Polymath, sort of strange and beautiful word. Sounds like the name of a geometrical figure, or like some esoteric science. Actually, the word is used to refer to a person. Not an ordinary person, for sure, but one who shows outstanding talents on several different fields. Leonardo da Vinci is the favorite example that encyclopedias like to use to describe a polymath. This word has been used, with justice, to refer to this extraordinary man who is the subject of my blog article today at this humble corner of the internet: Vladimir Shukhov.

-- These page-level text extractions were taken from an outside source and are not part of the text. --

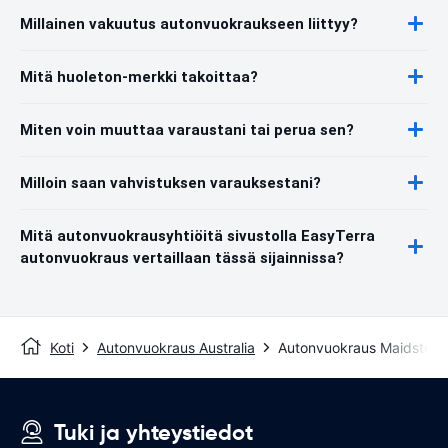
Millainen vakuutus autonvuokraukseen liittyy?
Mitä huoleton-merkki takoittaa?
Miten voin muuttaa varaustani tai perua sen?
Milloin saan vahvistuksen varauksestani?
Mitä autonvuokrausyhtiöitä sivustolla EasyTerra
autonvuokraus vertaillaan tässä sijainnissa?
Koti
Autonvuokraus Australia
Autonvuokraus Maidstone
Tuki ja yhteystiedot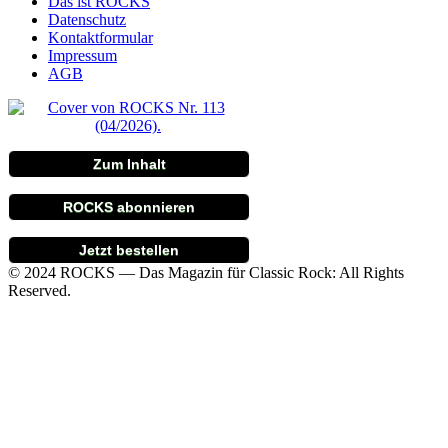
Das ist ROCKS
Datenschutz
Kontaktformular
Impressum
AGB
Zum Inhalt
ROCKS abonnieren
Jetzt bestellen
© 2024 ROCKS — Das Magazin für Classic Rock: All Rights
Reserved.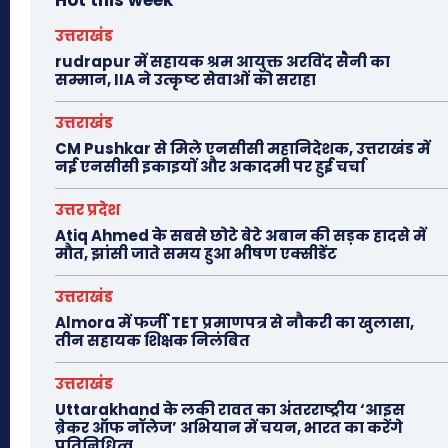
Hot this week
उत्तराखंड
rudrapur में सहायक श्रम आयुक्त अरविंद सैनी का
सम्मान, IIA ने उत्कृष्ट सेवाओं को सराहा
उत्तराखंड
CM Pushkar से मिले एनसीसी महानिदेशक, उत्तराखंड में
नई एनसीसी इकाइयों और अकादमी पर हुई चर्चा
उत्तर प्रदेश
Atiq Ahmed के सबसे छोटे बेटे अबान की सड़क हादसे में
मौत, झांसी जाते समय हुआ भीषण एक्सीडेंट
उत्तराखंड
Almora में फर्जी TET प्रमाणपत्र से नौकरी का खुलासा,
तीन सहायक शिक्षक निलंबित
उत्तराखंड
Uttarakhand के लकी रावत का अंतरराष्ट्रीय ‘आइस
ब्रेकर ऑफ नॉलेज’ अभियान में चयन, भारत का करेंगे
प्रतिनिधित्व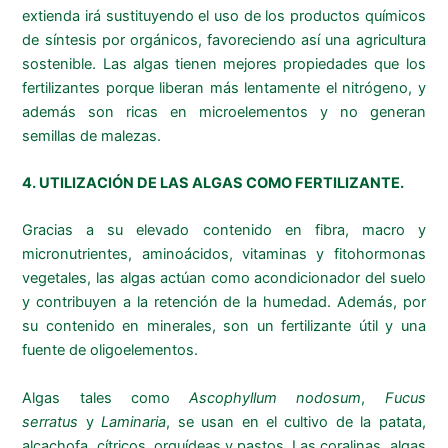
extienda irá sustituyendo el uso de los productos químicos
de síntesis por orgánicos, favoreciendo así una agricultura
sostenible. Las algas tienen mejores propiedades que los
fertilizantes porque liberan más lentamente el nitrógeno, y
además son ricas en microelementos y no generan
semillas de malezas.
4. UTILIZACIÓN DE LAS ALGAS COMO FERTILIZANTE.
Gracias a su elevado contenido en fibra, macro y
micronutrientes, aminoácidos, vitaminas y fitohormonas
vegetales, las algas actúan como acondicionador del suelo
y contribuyen a la retención de la humedad. Además, por
su contenido en minerales, son un fertilizante útil y una
fuente de oligoelementos.
Algas tales como
Ascophyllum nodosum
,
Fucus
serratus
y
Laminaria
, se usan en el cultivo de la patata,
alcachofa, cítricos, orquídeas y pastos. Las coralinas, algas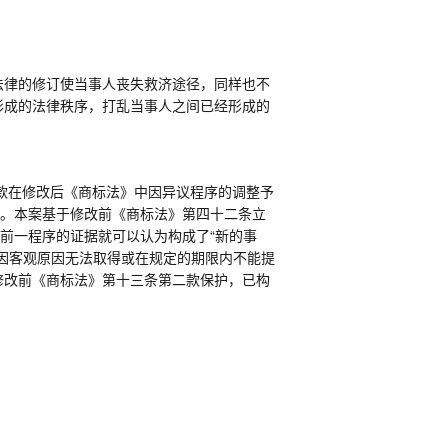
法律的修订使当事人丧失救济途径，同样也不
形成的法律秩序，打乱当事人之间已经形成的
款在修改后《商标法》中因异议程序的调整予
定。本案基于修改前《商标法》第四十二条立
前一程序的证据就可以认为构成了“新的事
因客观原因无法取得或在规定的期限内不能提
修改前《商标法》第十三条第二款保护，已构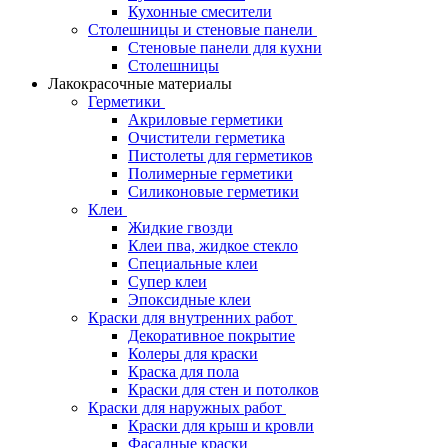
Кухонные смесители
Столешницы и стеновые панели
Стеновые панели для кухни
Столешницы
Лакокрасочные материалы
Герметики
Акриловые герметики
Очистители герметика
Пистолеты для герметиков
Полимерные герметики
Силиконовые герметики
Клеи
Жидкие гвозди
Клеи пва, жидкое стекло
Специальные клеи
Супер клеи
Эпоксидные клеи
Краски для внутренних работ
Декоративное покрытие
Колеры для краски
Краска для пола
Краски для стен и потолков
Краски для наружных работ
Краски для крыш и кровли
Фасадные краски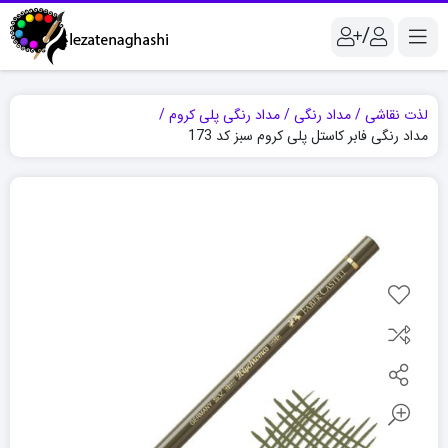
/
لذت نقاشی
مداد رنگی
مداد رنگی پلی کروم
مداد رنگی فابر کاستل پلی کروم سبز کد 173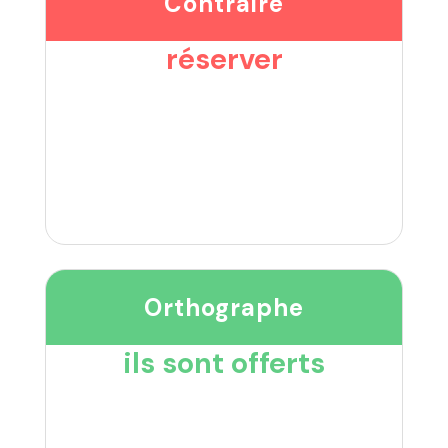
Contraire
réserver
Orthographe
ils sont offerts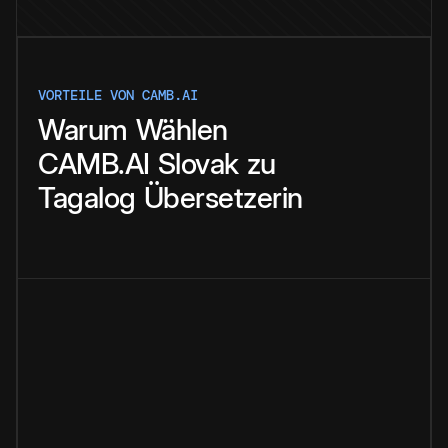
VORTEILE VON CAMB.AI
Warum
Wählen
CAMB.AI
Slovak
zu
Tagalog
Übersetzerin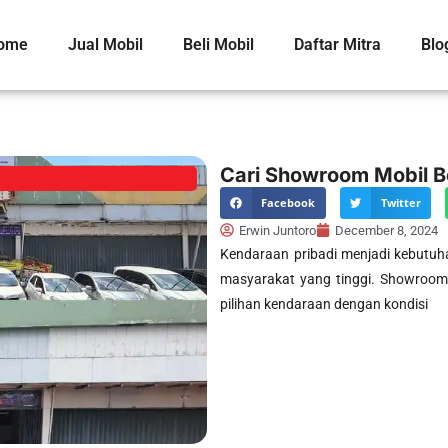
ome
Jual Mobil
Beli Mobil
Daftar Mitra
Blo
Cari Showroom Mobil Be
Facebook
Twitter
Erwin Juntoro
December 8, 2024
Kendaraan pribadi menjadi kebutuh
masyarakat yang tinggi. Showroom
pilihan kendaraan dengan kondisi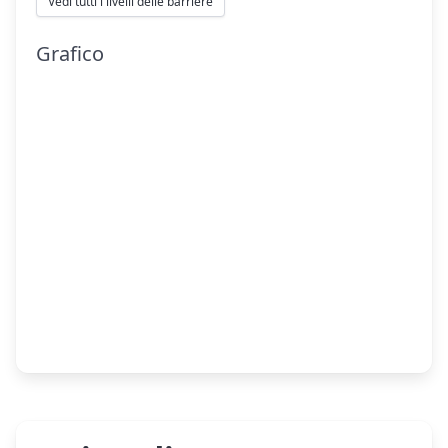
Vedi tutti i livelli delle barriere
Grafico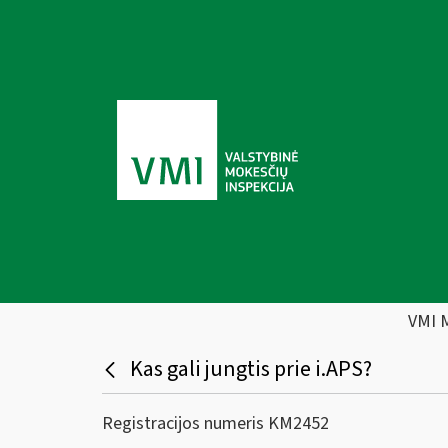
VMI 
Kas gali jungtis prie i.APS?
Registracijos numeris KM2452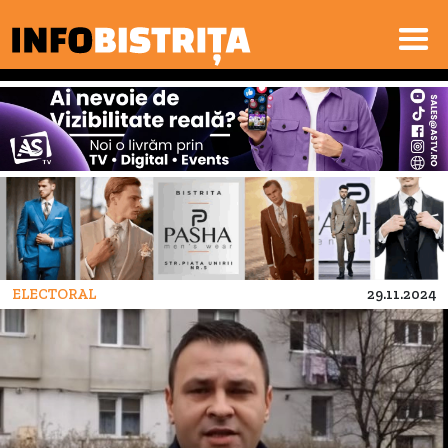
ELECTORAL
29.11.2024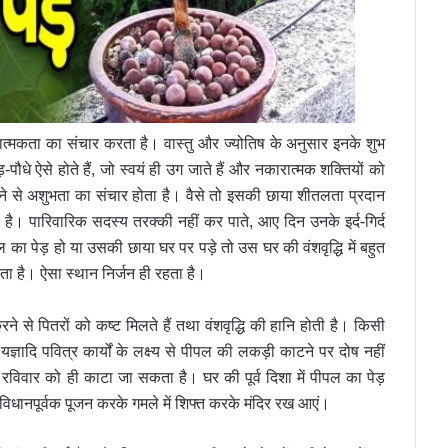
रात्मकता का संचार करता है। वास्तु और ज्योतिष के अनुसार इनके शुभ
़-पौधे ऐसे होते हैं, जो स्वयं ही उग जाते हैं और नकारात्मक शक्तियों को
रखने से अशुभता का संचार होता है। वैसे तो इसकी छाया शीतलता प्रदान
ी है। पारिवारिक सदस्य तरक्की नहीं कर पाते, आए दिन उनके इर्द-गिर्द
 का पेड़ हो या उसकी छाया घर पर पड़े तो उस घर की वंशवृद्धि में बहुत
ता है। ऐसा स्थान निर्जन ही रहता है।
 से पितरों को कष्ट मिलते हैं तथा वंशवृद्धि की हानि होती है। किसी
ञादि पवित्र कार्यों के लक्ष्य से पीपल की लकड़ी काटने पर दोष नहीं
रविवार को ही काटा जा सकता है। घर की पूर्व दिशा में पीपल का पेड़
िधानपूर्वक पूजन करके गमले में शिफ्त करके मंदिर रख आएं।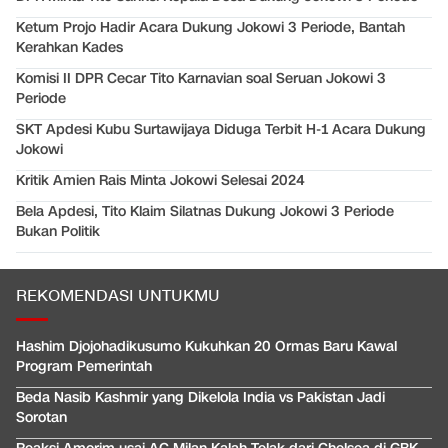
Ketum Projo Hadir Acara Dukung Jokowi 3 Periode, Bantah
Kerahkan Kades
Komisi II DPR Cecar Tito Karnavian soal Seruan Jokowi 3
Periode
SKT Apdesi Kubu Surtawijaya Diduga Terbit H-1 Acara Dukung
Jokowi
Kritik Amien Rais Minta Jokowi Selesai 2024
Bela Apdesi, Tito Klaim Silatnas Dukung Jokowi 3 Periode
Bukan Politik
REKOMENDASI UNTUKMU
Hashim Djojohadikusumo Kukuhkan 20 Ormas Baru Kawal
Program Pemerintah
Beda Nasib Kashmir yang Dikelola India vs Pakistan Jadi
Sorotan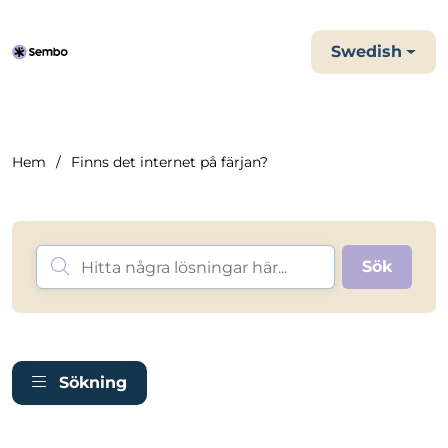
Swedish
Hem
Finns det internet på färjan?
Sökning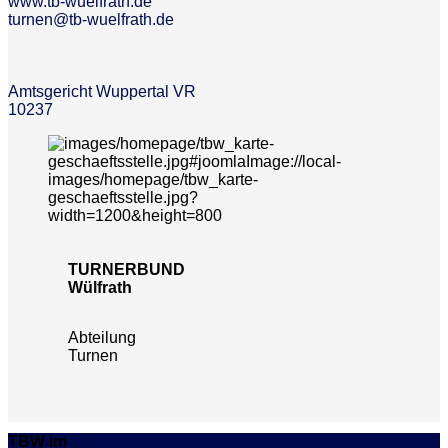
www.tb-wuelfrath.de
turnen@tb-wuelfrath.de
Amtsgericht Wuppertal VR
10237
TURNERBUND
Wülfrath
Abteilung
Turnen
TBW im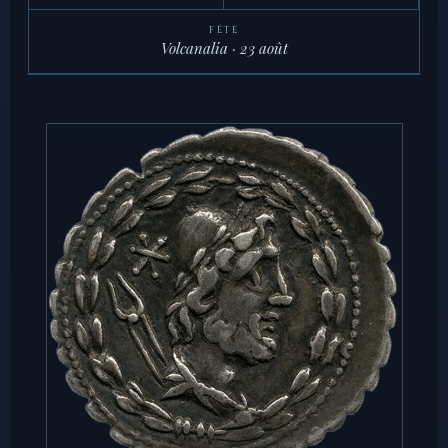
FÊTE
Volcanalia · 23 août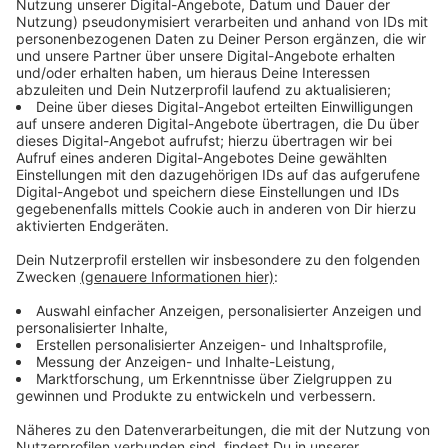
für Jahr lockt es Musikfans aus aller Welt nach Nürnberg und
hat schon legendäre Bands wie die
Red Hot Chili Peppers,
Green Day, Foo Fighters und System of a Down
auf die
Bühne gebracht.
Auch
in diesem Jahr
hat der Veranstalter wieder ein Line-up
der Extraklasse zusammengestellt: Unter anderem werden
Korn, Slipknot und Bring Me The Horizon
die Bühnen rocken.
Ihr wollt dabei sein?
Dann schaltet das Radio ein
- es
können immer noch ein paar Last Minute Tickets vergeben
werden.
Und wie könnte man sich besser auf das Festival
einstimmen, als mit spannenden Fakten rund um das Event?
Viel Spaß beim Mitmachen und Vorfreuen!
Nach oben >
Das könnte euch auch interessieren: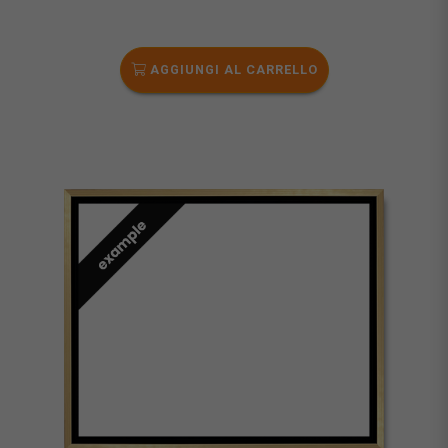
AGGIUNGI AL CARRELLO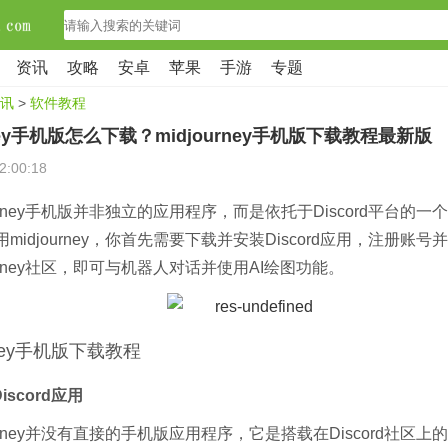
资讯
攻略
安卓
苹果
手游
专题
讯
>
软件教程
rney手机版怎么下载？midjourney手机版下载教程最新版
2:00:18
ourney手机版并非独立的应用程序，而是依托于Discord平台的
midjourney，你首先需要下载并安装Discord应用，注册账
ourney社区，即可与机器人对话并使用AI绘图功能。
urney手机版下载教程
iscord应用
ourney并没有直接的手机版应用程序，它是搭载在Discord社区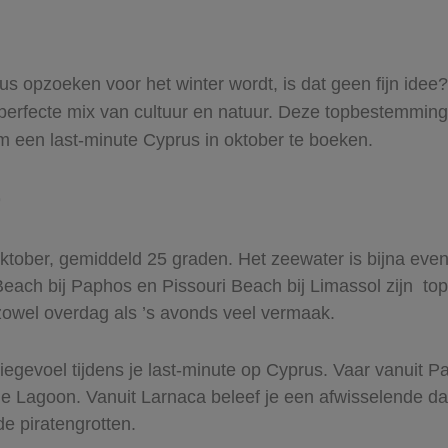
opzoeken voor het winter wordt, is dat geen fijn idee? 
perfecte mix van cultuur en natuur. Deze topbestemming b
 een last-minute Cyprus in oktober te boeken.
r
 oktober, gemiddeld 25 graden. Het zeewater is bijna ev
each bij Paphos en Pissouri Beach bij Limassol zijn top
zowel overdag als ’s avonds veel vermaak.
tiegevoel tijdens je last-minute op Cyprus. Vaar vanuit
 Lagoon. Vanuit Larnaca beleef je een afwisselende dag 
e piratengrotten.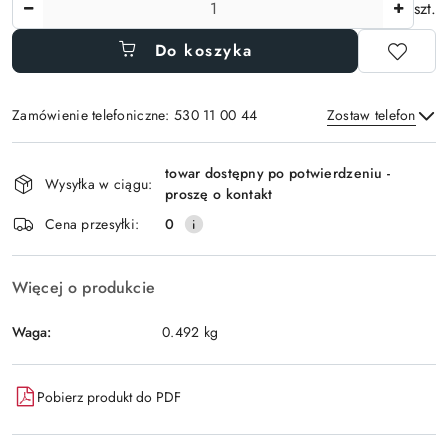
szt.
Do koszyka
Zamówienie telefoniczne: 530 11 00 44
Zostaw telefon
Dostępność
towar dostępny po potwierdzeniu -
i
Wysyłka w ciągu:
proszę o kontakt
Wyślij
dostawa
Cena przesyłki:
0
Więcej o produkcie
Waga:
0.492 kg
Pobierz produkt do PDF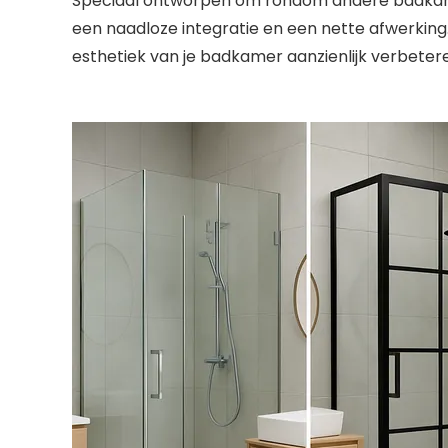
Speciaal ontworpen om rondom andere badkamer
een naadloze integratie en een nette afwerking.
esthetiek van je badkamer aanzienlijk verbeter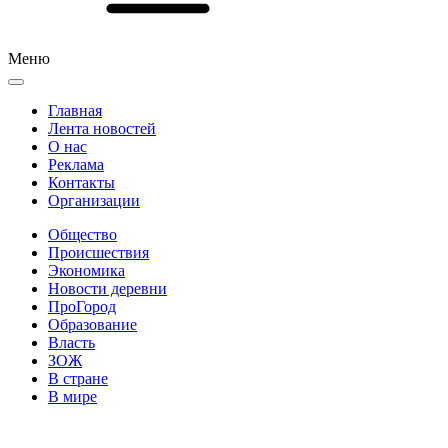
Меню
Главная
Лента новостей
О нас
Реклама
Контакты
Организации
Общество
Происшествия
Экономика
Новости деревни
ПроГород
Образование
Власть
ЗОЖ
В стране
В мире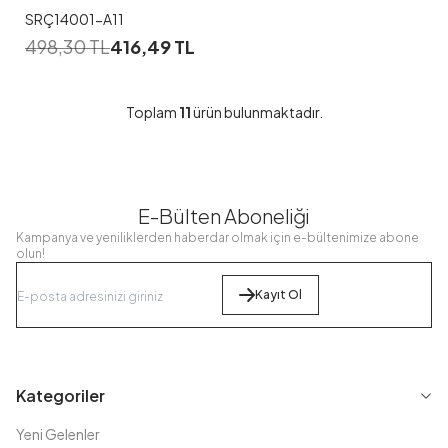
Siyah
SRÇ14001-A11
498,30
TL
416,49
TL
Toplam
11
ürün bulunmaktadır.
E-Bülten Aboneliği
Kampanya ve yeniliklerden haberdar olmak için e-bültenimize abone
olun!
Kayıt Ol
Kategoriler
Yeni Gelenler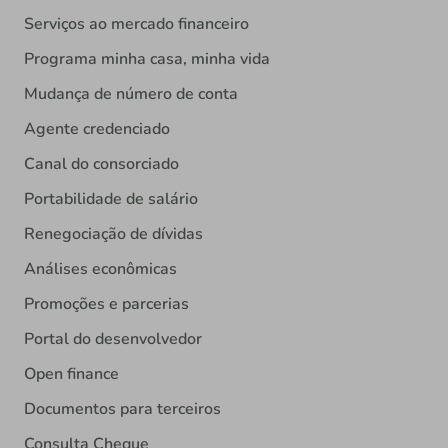
Serviços ao mercado financeiro
Programa minha casa, minha vida
Mudança de número de conta
Agente credenciado
Canal do consorciado
Portabilidade de salário
Renegociação de dívidas
Análises econômicas
Promoções e parcerias
Portal do desenvolvedor
Open finance
Documentos para terceiros
Consulta Cheque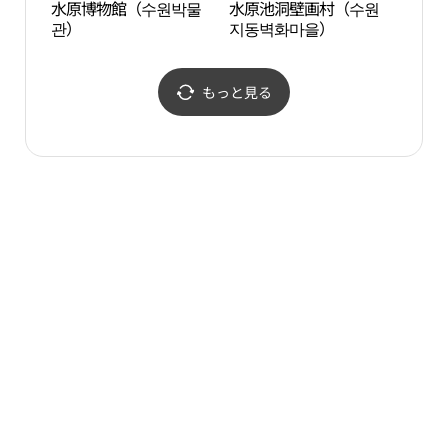
水原博物館（수원박물
水原池洞壁画村（수원
蛍の
관）
지동벽화마을）
장실
もっと見る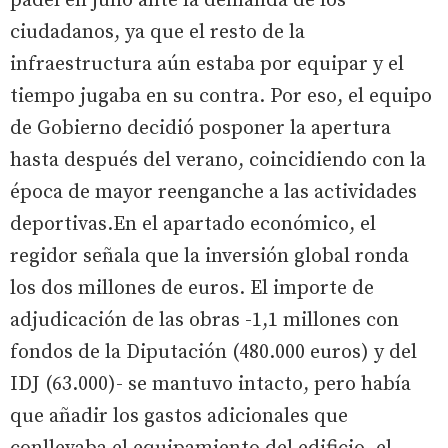
pádel en julio ante la demanda de los
ciudadanos, ya que el resto de la
infraestructura aún estaba por equipar y el
tiempo jugaba en su contra. Por eso, el equipo
de Gobierno decidió posponer la apertura
hasta después del verano, coincidiendo con la
época de mayor reenganche a las actividades
deportivas.En el apartado económico, el
regidor señala que la inversión global ronda
los dos millones de euros. El importe de
adjudicación de las obras -1,1 millones con
fondos de la Diputación (480.000 euros) y del
IDJ (63.000)- se mantuvo intacto, pero había
que añadir los gastos adicionales que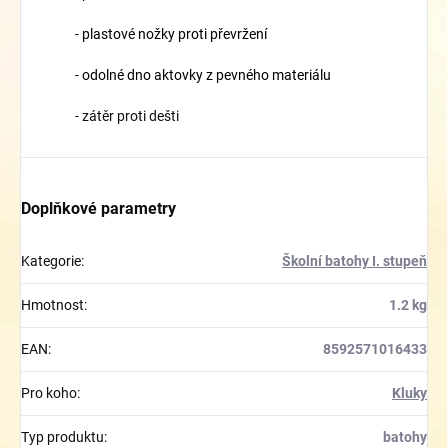
- plastové nožky proti převržení
- odolné dno aktovky z pevného materiálu
- zátěr proti dešti
Doplňkové parametry
Kategorie
:
Školní batohy I. stupeň
Hmotnost
:
1.2 kg
EAN
:
8592571016433
Pro koho
:
Kluky
Typ produktu
:
batohy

This brilliant mind was able of creating original work in diverse areas such as structural analysis and systems, architecture, mathematics, ship engineering, industrial design, chemistry industry, pipe-lining, transportation, and photography. In the structural field, in particular, he is considered the pioneer of the hyperboloid structures for towers, silos, and roofs, and also the diagrid structures for covering large areas and holding tall buildings.
You might have seen these shining examples of the architecture of Norman Foster, as shown in the following image: from left to right: the Great Court of The British Museum, 1999; then “The Gherkin” building in London, 2003, and The Hearst Tower, in New York, 2006. These projects have something in common: their structures have deep roots on the work of a man from the previous centuries: Vladimir Shukhov, a heritage that Norman Foster has recognized and has campaigned for, trying to make the public understand that the work of Shukhov must be restored and preserved. (See notes 2 and 3 below).